# Renegade 1000, Scrambler 1000, Outlander 1000 (Flooded Trail)



## 1000gade (Sep 10, 2014)




----------



## Polaris425 (Dec 16, 2004)

Freakin awesome. 


Posted via TapaTalk for iPhone6


----------



## NMKawierider (Apr 11, 2009)

Yep..Awesome. Love the way the reny sounds...and runs!


----------



## 1000gade (Sep 10, 2014)

NMKawierider said:


> Yep..Awesome. Love the way the reny sounds...and runs!


Thanks. Some of the other videos I have up capture the sound a little better. I have the waterproof gopro case on this one. Need an external Mic for it.


----------



## NMKawierider (Apr 11, 2009)

1000gade said:


> Thanks. Some of the other videos I have up capture the sound a little better. I have the waterproof gopro case on this one. Need an external Mic for it.

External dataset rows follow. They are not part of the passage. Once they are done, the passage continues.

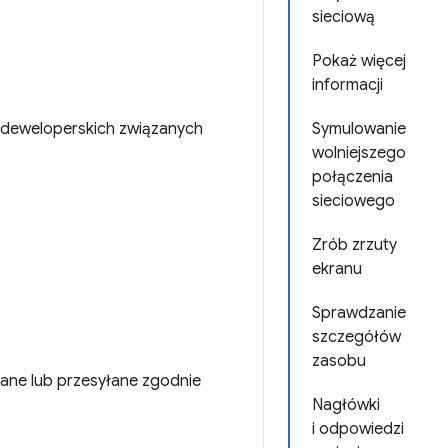
sieciową
Pokaż więcej
informacji
i deweloperskich związanych
Symulowanie
wolniejszego
połączenia
sieciowego
Zrób zrzuty
ekranu
Sprawdzanie
szczegółów
zasobu
ane lub przesyłane zgodnie
Nagłówki
i odpowiedzi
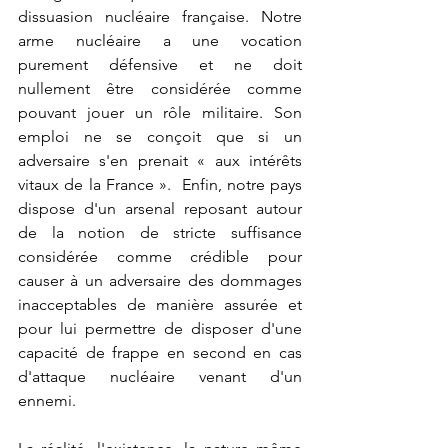
dissuasion nucléaire française. Notre 
arme nucléaire a une vocation 
purement défensive et ne doit 
nullement être considérée comme 
pouvant jouer un rôle militaire. Son 
emploi ne se conçoit que si un 
adversaire s'en prenait « aux intérêts 
vitaux de la France ».  Enfin, notre pays 
dispose d'un arsenal reposant autour 
de la notion de stricte suffisance 
considérée comme crédible pour 
causer à un adversaire des dommages 
inacceptables de manière assurée et 
pour lui permettre de disposer d'une 
capacité de frappe en second en cas 
d'attaque nucléaire venant d'un 
ennemi.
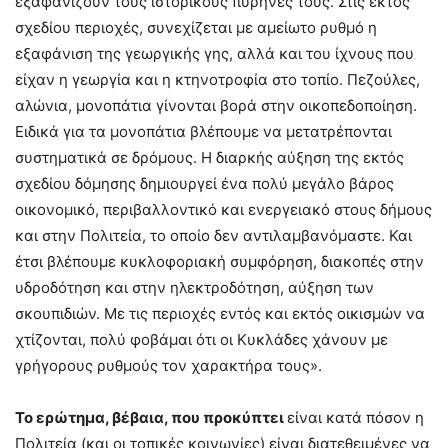
εξαφανίζουν τους ιστορικούς πυρήνες τους. Στις εκτός
σχεδίου περιοχές, συνεχίζεται με αμείωτο ρυθμό η
εξαφάνιση της γεωργικής γης, αλλά και του ίχνους που
είχαν η γεωργία και η κτηνοτροφία στο τοπίο. Πεζούλες,
αλώνια, μονοπάτια γίνονται βορά στην οικοπεδοποίηση.
Ειδικά για τα μονοπάτια βλέπουμε να μετατρέπονται
συστηματικά σε δρόμους. Η διαρκής αύξηση της εκτός
σχεδίου δόμησης δημιουργεί ένα πολύ μεγάλο βάρος
οικονομικό, περιβαλλοντικό και ενεργειακό στους δήμους
και στην Πολιτεία, το οποίο δεν αντιλαμβανόμαστε. Και
έτσι βλέπουμε κυκλοφοριακή συμφόρηση, διακοπές στην
υδροδότηση και στην ηλεκτροδότηση, αύξηση των
σκουπιδιών. Με τις περιοχές εντός και εκτός οικισμών να
χτίζονται, πολύ φοβάμαι ότι οι Κυκλάδες χάνουν με
γρήγορους ρυθμούς τον χαρακτήρα τους».
Το ερώτημα, βέβαια, που προκύπτει
είναι κατά πόσον η
Πολιτεία (και οι τοπικές κοινωνίες) είναι διατεθειμένες να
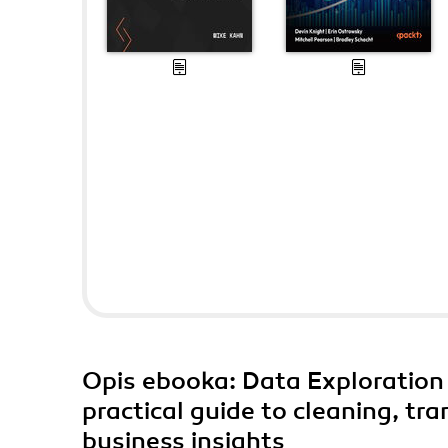
Opis
ebooka
: Data Exploration
practical guide to cleaning, tr
business insights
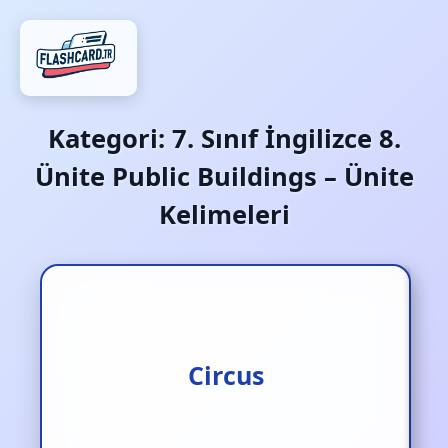
Kategori:
7. Sınıf İngilizce 8.
Ünite Public Buildings – Ünite
Kelimeleri
Circus
Sirk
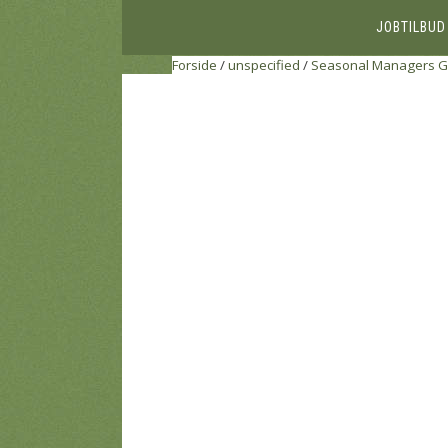
JOBTILBUD
Forside
/
unspecified
/
Seasonal Managers
G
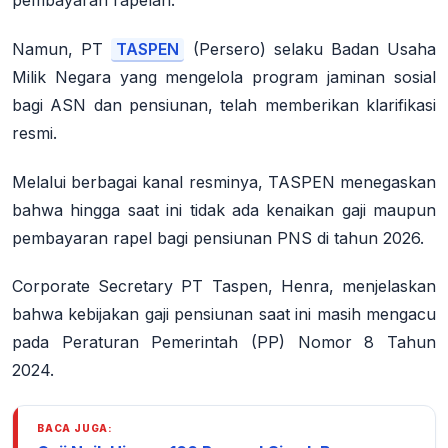
pembayaran rapelan.
Namun, PT
TASPEN
(Persero) selaku Badan Usaha
Milik Negara yang mengelola program jaminan sosial
bagi ASN dan pensiunan, telah memberikan klarifikasi
resmi.
Melalui berbagai kanal resminya, TASPEN menegaskan
bahwa hingga saat ini tidak ada kenaikan gaji maupun
pembayaran rapel bagi pensiunan PNS di tahun 2026
.
Corporate Secretary PT Taspen, Henra, menjelaskan
bahwa kebijakan gaji pensiunan saat ini masih mengacu
pada Peraturan Pemerintah (PP) Nomor 8 Tahun
2024.
BACA JUGA:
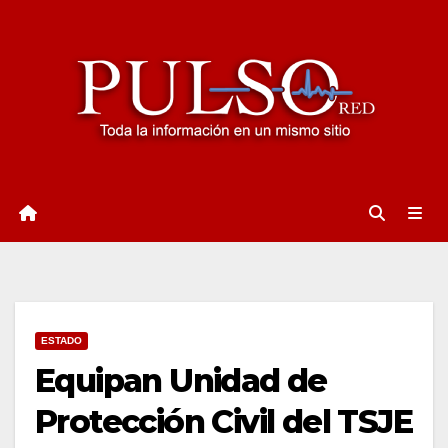
Ir
al
contenido
ESTADO
Equipan Unidad de
Protección Civil del TSJE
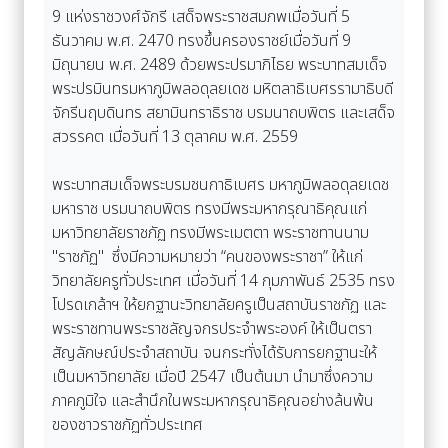
9 แห่งราชวงศ์จักรี เสด็จพระราชสมภพเมื่อวันที่ 5
ธันวาคม พ.ศ. 2470 ทรงขึ้นครองราชย์เมื่อวันที่ 9
มิถุนายน พ.ศ. 2489 ด้วยพระปรมาภิไธย พระบาทสมเด็จ
พระปรมินทรมหาภูมิพลอดุลยเดช มหิตลาธิเบศรรามาธิบดี
จักรีนฤบดินทร สยามินทราธิราช บรมนาถบพิตร และเสด็จ
สวรรคต เมื่อวันที่ 13 ตุลาคม พ.ศ. 2559
พระบาทสมเด็จพระบรมชนกาธิเบศร มหาภูมิพลอดุลยเดช
มหาราช บรมนาถบพิตร ทรงมีพระมหากรุณาธิคุณแก่
มหาวิทยาลัยราชภัฏ ทรงมีพระเมตตา พระราชทานนาม
"ราชภัฏ" ซึ่งมีความหมายว่า “คนของพระราชา” ให้แก่
วิทยาลัยครูทั่วประเทศ เมื่อวันที่ 14 กุมภาพันธ์ 2535 ทรง
โปรดเกล้าฯ ให้ยกฐานะวิทยาลัยครูเป็นสถาบันราชภัฏ และ
พระราชทานพระราชลัญจกรประจำพระองค์ ให้เป็นตรา
สัญลักษณ์ประจำสถาบัน จนกระทั่งได้รับการยกฐานะให้
เป็นมหาวิทยาลัย เมื่อปี 2547 เป็นต้นมา นำมาซึ่งความ
ภาคภูมิใจ และสำนึกในพระมหากรุณาธิคุณอย่างล้นพ้น
ของชาวราชภัฏทั่วประเทศ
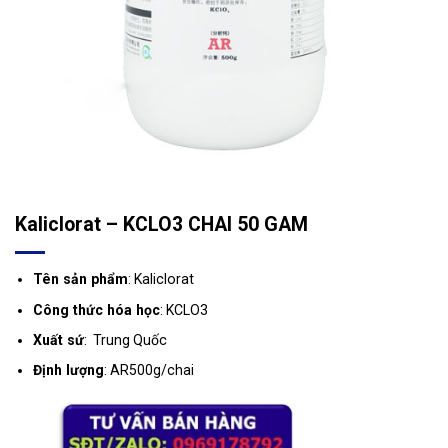
Kaliclorat – KCLO3 CHAI 50 GAM
Tên sản phẩm
: Kaliclorat
Công thức hóa học
: KCLO3
Xuất sứ
: Trung Quốc
Định lượng
: AR500g/chai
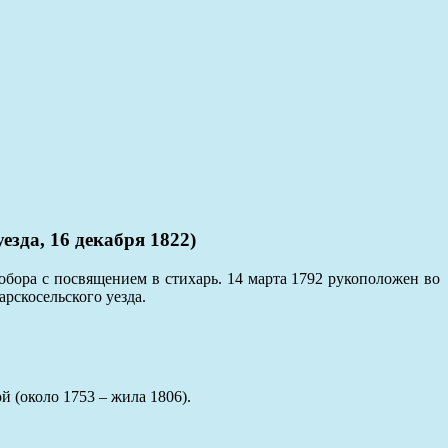
да, 16 декабря 1822)
бора с посвящением в стихарь. 14 марта 1792 рукоположен во
рскосельского уезда.
 (около 1753 – жила 1806).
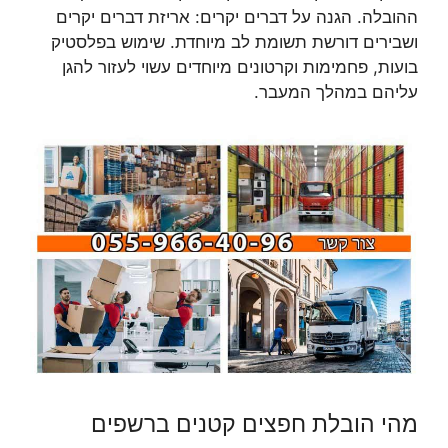
ההובלה. הגנה על דברים יקרים: אריזת דברים יקרים
ושבירים דורשת תשומת לב מיוחדת. שימוש בפלסטיק
בועות, פחמימות וקרטונים מיוחדים עשוי לעזור להגן
עליהם במהלך המעבר.
מהי הובלת חפצים קטנים ברשפים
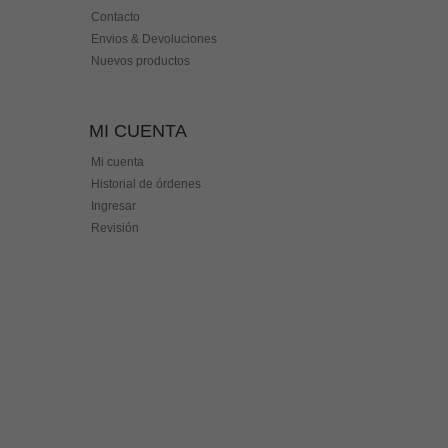
Contacto
Envios & Devoluciones
Nuevos productos
MI CUENTA
Mi cuenta
Historial de órdenes
Ingresar
Revisión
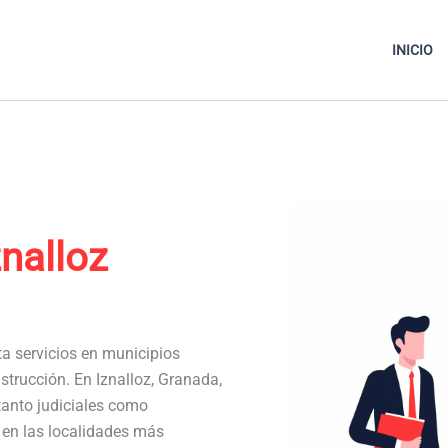
INICIO
znalloz
ta servicios en municipios
strucción. En Iznalloz, Granada,
anto judiciales como
a en las localidades más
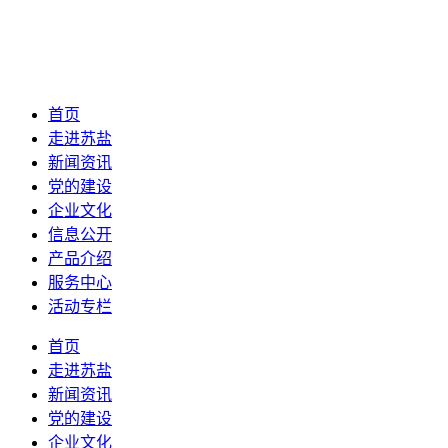
首页
走进苏盐
新闻资讯
党的建设
企业文化
信息公开
产品介绍
服务中心
活动专栏
首页
走进苏盐
新闻资讯
党的建设
企业文化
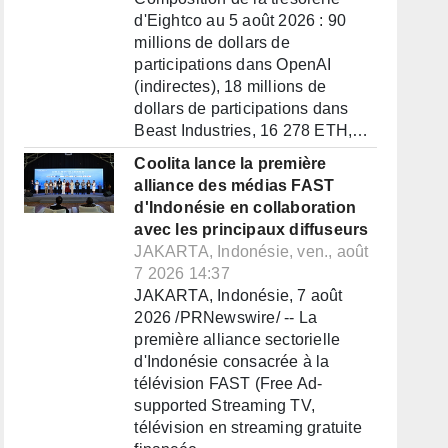
d'Eightco au 5 août 2026 : 90
millions de dollars de
participations dans OpenAI
(indirectes), 18 millions de
dollars de participations dans
Beast Industries, 16 278 ETH,…
Coolita lance la première
alliance des médias FAST
d'Indonésie en collaboration
avec les principaux diffuseurs
JAKARTA, Indonésie, ven., août
7 2026 14:37
JAKARTA, Indonésie, 7 août
2026 /PRNewswire/ -- La
première alliance sectorielle
d'Indonésie consacrée à la
télévision FAST (Free Ad-
supported Streaming TV,
télévision en streaming gratuite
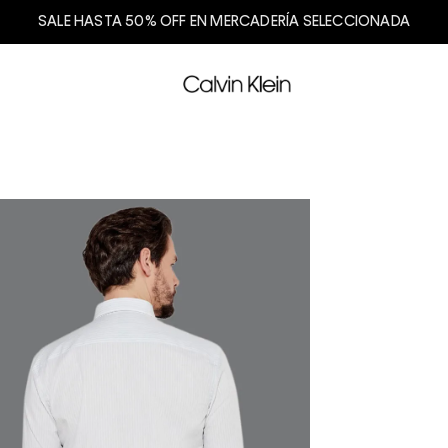
SALE HASTA 50% OFF EN MERCADERÍA SELECCIONADA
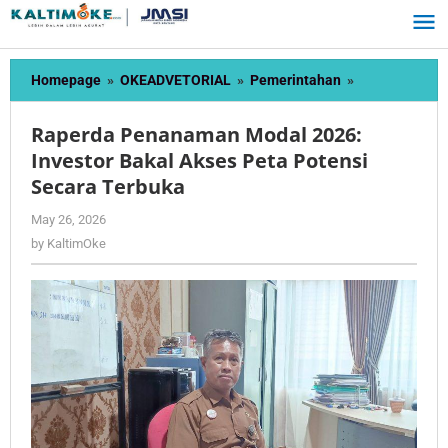
Skip
to
content
Raperda
Homepage
»
OKEADVETORIAL
»
Pemerintahan
»
Penanaman
Modal
Raperda Penanaman Modal 2026:
2026:
Investor Bakal Akses Peta Potensi
Investor
Secara Terbuka
Bakal
Akses
by
May 26, 2026
Peta
KaltimOke
by
KaltimOke
Potensi
Secara
Terbuka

Just a thought...I put some outerwears water resistant prefilter over my open back door and it keeps the water out and lets the sound in..and a slight amount of fine dust...but its almost nothing. Just cut it to fit, placed a small thin beed of clear RTV around the outside and down the center, then pressed it in. I wouldn't put it under water but rain or splash is not a problem. Looks like this:


----------



## 1000gade (Sep 10, 2014)

decent trick.


----------



## beepin (Aug 28, 2014)

Pretty awesome playground you got there! Good blasts


----------